Eleven deaths now blamed on storm

Web-posted Sept. 6, 1996 at 12 p.m.

 Civil War church damaged
 Fran at-a-glance
 Bob Smith's Hurricane Tracker
 Other Hurricane stories

The Associated Press

WILMINGTON, N.C. (AP) - A weakened Hurricane Fran turned into a tropical storm today after submerging beach towns, ripping steeples off churches and snapping trees like sticks in its terrorizing path through the Carolinas. At least 12 people were killed.

The storm hit Cape Fear with top winds of 115 mph Thursday evening, tearing up eastern North Carolina, then swamping central Virginia, leaving more than a million customers without power along the way.

"It's whipping like crazy," said Annie Scott, 52. "It's terrible. Tree limbs are down across the road and almost across my car."

By daybreak, Fran was moving over Virginia as a tropical storm, still packing top winds of 55 mph and dumping heavy rain.

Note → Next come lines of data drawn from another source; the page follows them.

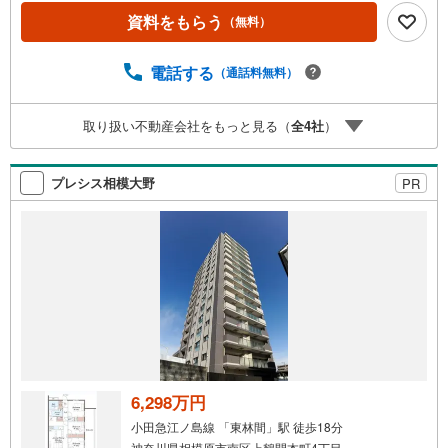
資料をもらう
（無料）
電話する
（通話料無料）
取り扱い不動産会社をもっと見る（
全
4
社
）
プレシス相模大野
PR
6,298万円
小田急江ノ島線 「東林間」駅 徒歩18分
神奈川県相模原市南区上鶴間本町4丁目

The National Weather Service said the storm could dump up to 10 inches on the mountainous watersheds of already flooded creeks and rivers in Virginia, and the James River alone could reach 15 feet above flood stage.

At 8 a.m., the storm's center was about 20 miles north-northeast of Danville, Va. It was moving north-northwest at 17 mph and weakening.

The Shenandoah National Park closed Skyline Drive in Virginia and evacuated visitors. More than a half-million tourists and residents had been ordered to evacuate the coast in North and South Carolina, leaving a string of deserted beach towns. More than 9,000 people packed shelters overnight, and many thousands booked up hotels across the Carolinas.

"I'm just happy to be here and to be able to bring my children," said Barbara Mosley, 49, who left her Wilmington home for a Red Cross shelter.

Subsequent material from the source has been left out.